More regularity means improved punctuality. If operations run more smoothly, there are fewer delays, and if they do occur, they can be resolved more quickly.
Any delay is loss
If time is money, then any delay means a loss. In fact, a key concept in transport systems is infrastructure capacity i.e. how many vehicles you can move in one time unit. In railways, delays and unplanned events consume a lot of capacity. One way to improve capacity would be to build more bridges, tunnels and railway lines. But that’s expensive. With an autonomous system you can increase the capacity more flexibly and more cheaply. And if more trains run more on time, then everyone benefits – the economy, the train operators, and the passengers, of course.

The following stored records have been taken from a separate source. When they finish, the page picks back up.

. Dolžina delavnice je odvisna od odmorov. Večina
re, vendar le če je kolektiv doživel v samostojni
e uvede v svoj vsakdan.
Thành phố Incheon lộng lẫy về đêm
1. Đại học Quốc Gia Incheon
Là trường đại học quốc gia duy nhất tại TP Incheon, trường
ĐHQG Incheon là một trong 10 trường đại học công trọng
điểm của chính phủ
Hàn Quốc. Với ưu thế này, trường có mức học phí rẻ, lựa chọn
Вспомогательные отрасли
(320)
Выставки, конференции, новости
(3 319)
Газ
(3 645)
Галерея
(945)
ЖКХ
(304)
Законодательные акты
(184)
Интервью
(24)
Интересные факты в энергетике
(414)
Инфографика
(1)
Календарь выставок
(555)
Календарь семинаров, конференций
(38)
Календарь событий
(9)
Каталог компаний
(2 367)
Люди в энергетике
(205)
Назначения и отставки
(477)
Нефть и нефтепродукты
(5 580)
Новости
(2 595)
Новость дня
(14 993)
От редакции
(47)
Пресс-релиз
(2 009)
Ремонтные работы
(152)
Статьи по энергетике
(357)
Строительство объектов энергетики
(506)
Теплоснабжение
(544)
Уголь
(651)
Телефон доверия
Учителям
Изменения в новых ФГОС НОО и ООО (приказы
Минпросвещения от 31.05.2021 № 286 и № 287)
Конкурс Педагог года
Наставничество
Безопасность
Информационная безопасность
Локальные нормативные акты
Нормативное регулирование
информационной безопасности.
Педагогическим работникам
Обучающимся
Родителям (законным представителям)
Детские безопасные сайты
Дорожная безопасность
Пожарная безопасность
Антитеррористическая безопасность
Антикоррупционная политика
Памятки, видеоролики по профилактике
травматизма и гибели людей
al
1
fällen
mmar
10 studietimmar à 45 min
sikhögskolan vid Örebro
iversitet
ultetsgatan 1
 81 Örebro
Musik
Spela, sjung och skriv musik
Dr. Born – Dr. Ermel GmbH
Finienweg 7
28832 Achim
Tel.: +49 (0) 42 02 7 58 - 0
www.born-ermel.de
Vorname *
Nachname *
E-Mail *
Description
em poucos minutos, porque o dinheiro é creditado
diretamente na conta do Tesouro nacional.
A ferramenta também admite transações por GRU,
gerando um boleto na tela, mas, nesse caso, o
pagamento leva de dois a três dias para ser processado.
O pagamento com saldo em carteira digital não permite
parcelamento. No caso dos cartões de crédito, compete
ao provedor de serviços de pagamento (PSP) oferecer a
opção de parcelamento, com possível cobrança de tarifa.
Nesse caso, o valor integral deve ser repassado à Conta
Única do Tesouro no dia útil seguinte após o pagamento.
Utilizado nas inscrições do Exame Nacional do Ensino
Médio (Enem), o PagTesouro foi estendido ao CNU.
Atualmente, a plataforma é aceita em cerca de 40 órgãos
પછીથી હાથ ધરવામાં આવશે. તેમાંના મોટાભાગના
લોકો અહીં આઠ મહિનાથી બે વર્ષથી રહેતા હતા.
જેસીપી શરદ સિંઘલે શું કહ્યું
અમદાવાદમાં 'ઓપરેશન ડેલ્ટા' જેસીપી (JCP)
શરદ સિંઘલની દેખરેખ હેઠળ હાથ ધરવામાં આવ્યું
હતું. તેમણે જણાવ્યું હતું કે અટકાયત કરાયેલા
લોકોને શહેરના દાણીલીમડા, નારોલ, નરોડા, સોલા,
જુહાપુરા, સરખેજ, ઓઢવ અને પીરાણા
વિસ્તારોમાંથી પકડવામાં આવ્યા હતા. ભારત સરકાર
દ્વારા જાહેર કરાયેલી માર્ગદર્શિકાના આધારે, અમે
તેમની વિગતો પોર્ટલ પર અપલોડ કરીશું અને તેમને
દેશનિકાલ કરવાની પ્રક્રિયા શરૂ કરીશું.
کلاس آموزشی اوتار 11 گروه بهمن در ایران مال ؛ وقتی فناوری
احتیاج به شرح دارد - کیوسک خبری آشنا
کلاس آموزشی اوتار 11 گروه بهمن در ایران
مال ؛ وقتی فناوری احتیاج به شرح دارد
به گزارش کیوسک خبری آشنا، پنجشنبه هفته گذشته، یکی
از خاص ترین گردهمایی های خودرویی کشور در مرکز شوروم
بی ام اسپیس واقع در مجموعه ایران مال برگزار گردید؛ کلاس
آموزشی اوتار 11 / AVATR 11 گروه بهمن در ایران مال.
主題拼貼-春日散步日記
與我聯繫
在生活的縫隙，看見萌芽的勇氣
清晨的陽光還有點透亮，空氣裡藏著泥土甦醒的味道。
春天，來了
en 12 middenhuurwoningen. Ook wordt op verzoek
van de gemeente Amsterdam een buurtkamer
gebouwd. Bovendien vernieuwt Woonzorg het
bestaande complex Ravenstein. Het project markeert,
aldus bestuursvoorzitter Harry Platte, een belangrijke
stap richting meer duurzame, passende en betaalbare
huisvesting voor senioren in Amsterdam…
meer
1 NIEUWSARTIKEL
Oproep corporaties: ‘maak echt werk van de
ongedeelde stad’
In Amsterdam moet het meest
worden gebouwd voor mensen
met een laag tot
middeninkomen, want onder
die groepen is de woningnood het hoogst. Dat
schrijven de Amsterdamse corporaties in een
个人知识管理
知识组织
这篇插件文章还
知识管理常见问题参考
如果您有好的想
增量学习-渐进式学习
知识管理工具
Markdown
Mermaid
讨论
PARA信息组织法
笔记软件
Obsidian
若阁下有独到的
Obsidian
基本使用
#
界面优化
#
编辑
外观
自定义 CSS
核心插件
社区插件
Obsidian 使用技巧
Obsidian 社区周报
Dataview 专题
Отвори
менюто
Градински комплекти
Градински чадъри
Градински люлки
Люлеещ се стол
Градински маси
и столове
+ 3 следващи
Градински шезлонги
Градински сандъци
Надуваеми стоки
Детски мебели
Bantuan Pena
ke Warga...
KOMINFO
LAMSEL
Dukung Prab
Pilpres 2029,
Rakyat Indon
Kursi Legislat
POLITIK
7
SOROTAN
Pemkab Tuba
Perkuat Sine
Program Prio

So, there are good reasons to automate trains, and the remaining challenges are mostly technical. Individual components have already been proven to work; trains can safely move and stop even if there’s no driver actively steering. It‘s already possible to run a driverless train via signals which are sent to the infrastructure and carried out there.
The difficulty lies in the complex interaction of the various components. When a train is running, multiple subsystems need to interact, monitoring the status of the railway track, the position of other trains and the physical integrity of the train, and determining the space required to brake safely. If any subsystem cannot judge the situation accurately, it will perform defensively: the train will then slow down or stop, and transport performance drops. ETH is currently engaged on various research projects with the Swiss railways to help achieve reliable, performant traffic management systems. We are seeking, for instance, to optimise flow through bottlenecks.
Not just a utopian dream
How many of you have spoken to a train driver lately? In fact, passengers would hardly notice any difference if there were no driver in the cab. The railway system as a whole would be more regular, and there would be more trains available. People would be able to interact directly with the transport system, and move about as much as they wanted, when they wanted. Does that all sound too utopian? Let’s not forget – there are already some highly automated driverless vehicles that move a great deal of people worldwide in an unconventional dimension: we call them elevators.